Bonjour à toutes et à tous. Alors, heureux de vous retrouver et de constater
votre volonté d'en apprendre davantage sur le projet de loi n° 13, Loi
instaurant la charge de greffier spécial, que nous avons déposé ce matin au
salon rouge. Avec le dépôt de ce projet de loi, le gouvernement du Québec
témoigne sa volonté de donner suite au jugement de la Cour d'appel rendu le 15 juillet
2025. Ce jugement exige que le gouvernement adopte un nouveau cadre législatif
ou réglementaire pour garantir l'indépendance des greffiers spéciaux et des
registraires de faillites.
Au Québec, les greffiers spéciaux et les
registraires de faillites sont des officiers de justice de la Cour du Québec et
de la Cour supérieure, qui exercent des fonctions juridictionnelles prévues par
la loi. Les greffiers spéciaux tiennent principalement des affaires... traitent
principalement des affaires non contestées. Ils rendent notamment des jugements
par défaut, homologuent des ententes en matière familiale et exercent la
compétence du tribunal pour des demandes non contestées relevant de la
procédure non contentieuse, telles que la vérification de testaments et l'homologation
de mandats d'inaptitude à titre d'exemple. Le registraire des faillites, lui, agit
en matière d'insolvabilité, 15359 avec des
pouvoirs pour entendre certaines demandes, trancher des réclamations et
accorder les libérations de faillite. Leurs décisions ont la valeur de celle du
tribunal, sous réserve d'un contrôle par un juge. Ils jouent un rôle important
et contribuent ainsi à assurer un traitement efficace des dossiers, lesquels
devraient autrement être entendus par des juges de la Cour supérieure du Québec
ou de la Cour du Québec.
Avec le projet de loi, nous venons remplir
les trois conditions essentielles de l'indépendance judiciaire, soit
l'inamovibilité, la sécurité financière individuelle et l'indépendance
administrative. En effet, le projet de loi n° 13 prévoit une nouvelle
définition de la charge de greffier spéciale, une durée de mandat de cinq ans
et des critères de nomination. L'adoption d'une échelle de traitement avec un
minimum de 114 928 $ et un maximum de 150 151 $, et
l'application des mêmes paramètres d'augmentation salariale que ceux accordés à
des cadres... à des cadres de la fonction publique. La création d'un poste de
greffier spécial coordonnateur, de qui relèveraient désormais les greffiers
spéciaux. Un nouveau processus de plaintes en matière déontologique.

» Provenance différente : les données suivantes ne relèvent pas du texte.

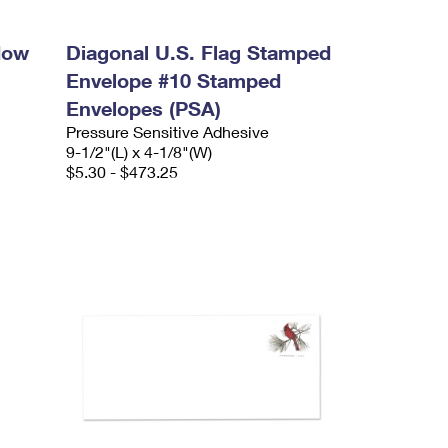
dow
Diagonal U.S. Flag Stamped
Envelope #10 Stamped
Envelopes (PSA)
Pressure Sensitive Adhesive
9-1/2"(L) x 4-1/8"(W)
$5.30 - $473.25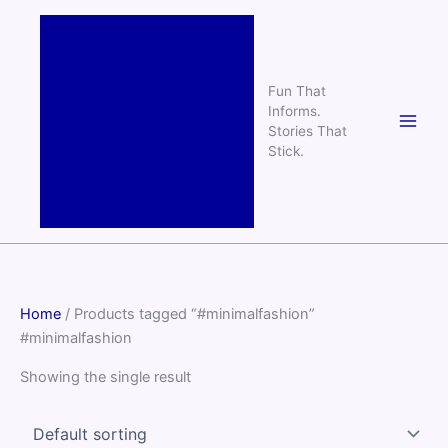
Skip
to
content
Fun That
Informs.
Stories That
Stick.
Home
/ Products tagged “#minimalfashion”
#minimalfashion
Showing the single result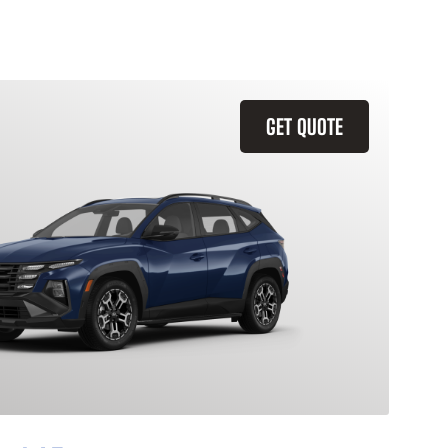
GET QUOTE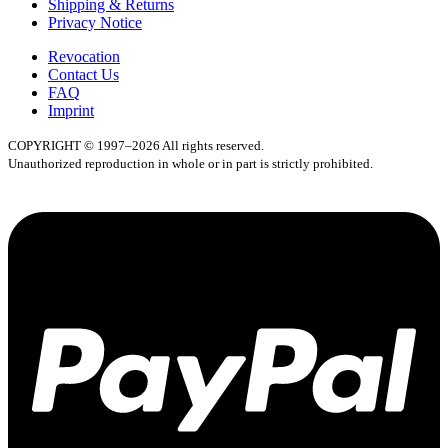
Shipping & Returns
Privacy Notice
Revocation
Contact Us
FAQ
Imprint
COPYRIGHT © 1997–2026 All rights reserved.
Unauthorized reproduction in whole or in part is strictly prohibited.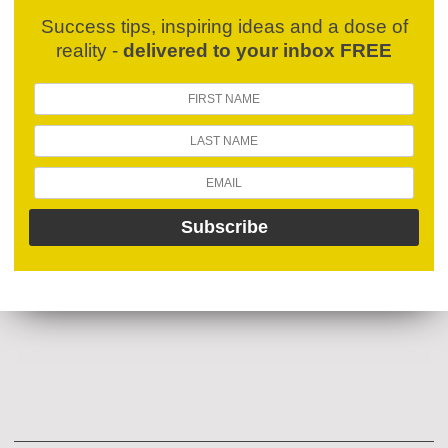
Success tips, inspiring ideas and a dose of
reality -
delivered to your inbox FREE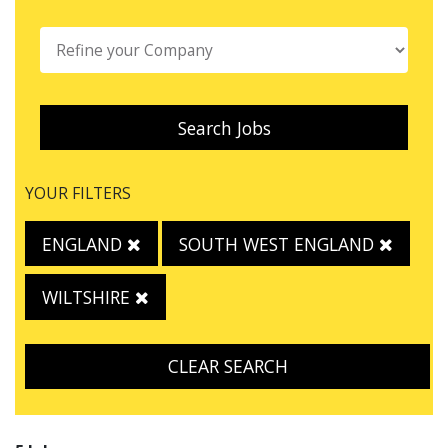
Search Jobs
YOUR FILTERS
ENGLAND
SOUTH WEST ENGLAND
WILTSHIRE
CLEAR SEARCH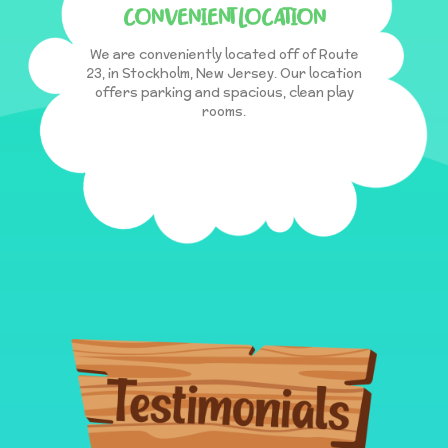
CONVENIENT LOCATION
We are conveniently located off of Route
23, in Stockholm, New Jersey. Our location
offers parking and spacious, clean play
rooms.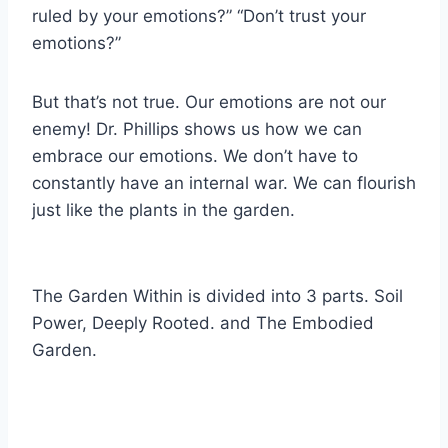
ruled by your emotions?” “Don’t trust your
emotions?”
But that’s not true. Our emotions are not our
enemy! Dr. Phillips shows us how we can
embrace our emotions. We don’t have to
constantly have an internal war. We can flourish
just like the plants in the garden.
The Garden Within is divided into 3 parts. Soil
Power, Deeply Rooted. and The Embodied
Garden.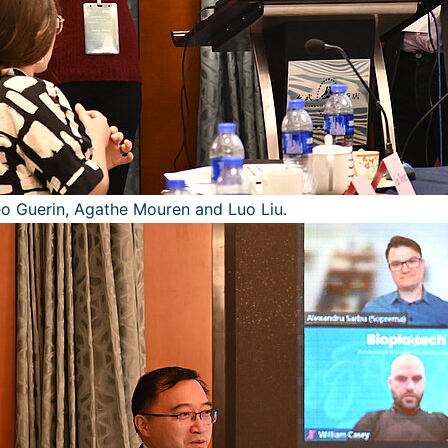
heo Guerin, Agathe Mouren and Luo Liu.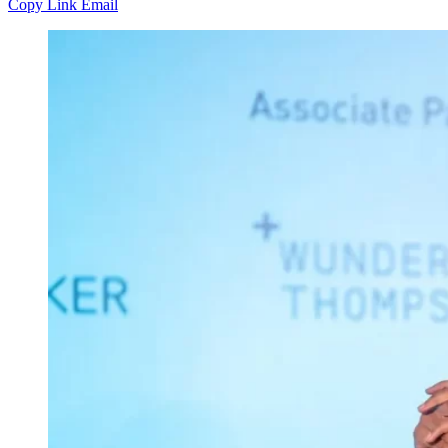
Copy Link
Email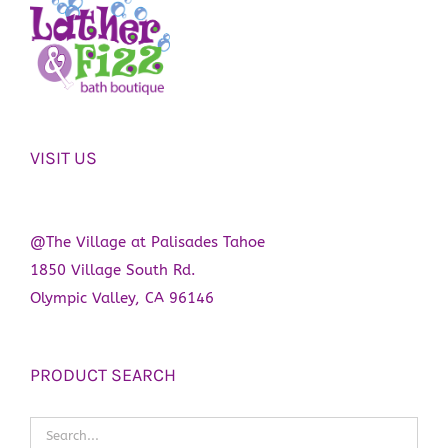
VISIT US
@The Village at Palisades Tahoe
1850 Village South Rd.
Olympic Valley, CA 96146
PRODUCT SEARCH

Avec le dépôt de ce projet de loi, nous
proposons une fois de plus un geste pour rendre la justice plus efficace, plus
accessible et par-dessus... par-dessus tout plus humaine. Le projet de loi
n° 13 vise à permettre d'assurer la continuité des services de justice
dans les dossiers dont le traitement est actuellement assuré par les greffiers
spéciaux et les registraires de faillites, tout en renforçant leur
indépendance. Alors, je vous remercie et je vais être disponible pour prendre
vos questions en lien avec le projet de loi n° 13, Loi instaurant la
charge de greffier spécial.
Journaliste
: Vous avez
quand même pas mal beaucoup de projets de loi, là, dans l'entonnoir. Donc,
celui-là, de toute évidence, n'a pas tellement de chance d'être adopté. Donc,
certaines personnes se demanderont pourquoi à ce moment-ci.

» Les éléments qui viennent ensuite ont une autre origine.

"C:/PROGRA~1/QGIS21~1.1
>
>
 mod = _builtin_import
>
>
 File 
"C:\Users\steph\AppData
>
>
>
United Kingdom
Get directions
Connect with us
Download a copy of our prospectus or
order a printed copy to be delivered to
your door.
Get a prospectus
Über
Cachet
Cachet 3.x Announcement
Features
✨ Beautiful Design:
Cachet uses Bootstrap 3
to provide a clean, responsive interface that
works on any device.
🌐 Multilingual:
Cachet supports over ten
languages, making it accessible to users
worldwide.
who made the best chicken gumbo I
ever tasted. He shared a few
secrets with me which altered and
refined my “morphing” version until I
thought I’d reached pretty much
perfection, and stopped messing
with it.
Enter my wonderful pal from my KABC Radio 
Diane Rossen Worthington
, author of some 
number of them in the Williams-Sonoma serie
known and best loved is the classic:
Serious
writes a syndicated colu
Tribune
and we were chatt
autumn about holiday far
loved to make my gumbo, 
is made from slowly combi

M. Jolin-Barrette : Bien, la
Cour d'appel du Québec nous a donné jusqu'au 15 juillet prochain afin de
pouvoir venir répondre à son jugement. Aujourd'hui, c'est ce que nous faisons
suite au travail effectué au cours de la dernière année, en lien avec le
jugement. Donc, on vient déposer le projet de loi que nous souhaitons voir
adopter. Si ce n'est pas le cas, très certainement, il y aura un dépôt d'un
nouveau projet de loi lors de la prochaine session. Ce qu'il est important de
dire également, c'est que ce dossier-là est toujours judiciarisé. Il y a une
partie du dossier qui est devant la Cour suprême du Canada actuellement, et on
est en attente d'être entendus.
Journaliste
: Comme
législateurs, là, justement, encore une fois, considérant tous les projets de
loi dont vous êtes le porteur et qui sont dans l'entonnoir, là, votre... votre
niveau de bonheur sur 10, il se situe où? Parce qu'il y en a plusieurs, dont
celui de la Constitution, qui, de toute évidence, ne seront pas adoptés.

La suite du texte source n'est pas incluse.